* To do: Please reproduce the entries below exactly, omitting any images they contain.

[Saved data entries]
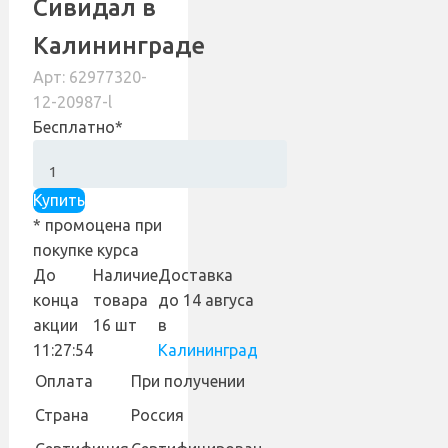
Сивидал в
Калининграде
Арт: 62977320-
12-20987-l
Бесплатно*
Купить
* промоцена при
покупке курса
До
Наличие
Доставка
конца
товара
до 14 авгуса
акции
16 шт
в
11:27:54
Калининград
Оплата
При получении
Страна
Россия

* Reply:
Сивидал в
Калининграде
Арт: 62977320-
12-20987-l
Бесплатно*
Купить
* промоцена при
покупке курса
До
Наличие
Доставка
конца
товара
до 14 авгуса
акции
16 шт
в
11:27:54
Калининград
Оплата
При получении
Страна
Россия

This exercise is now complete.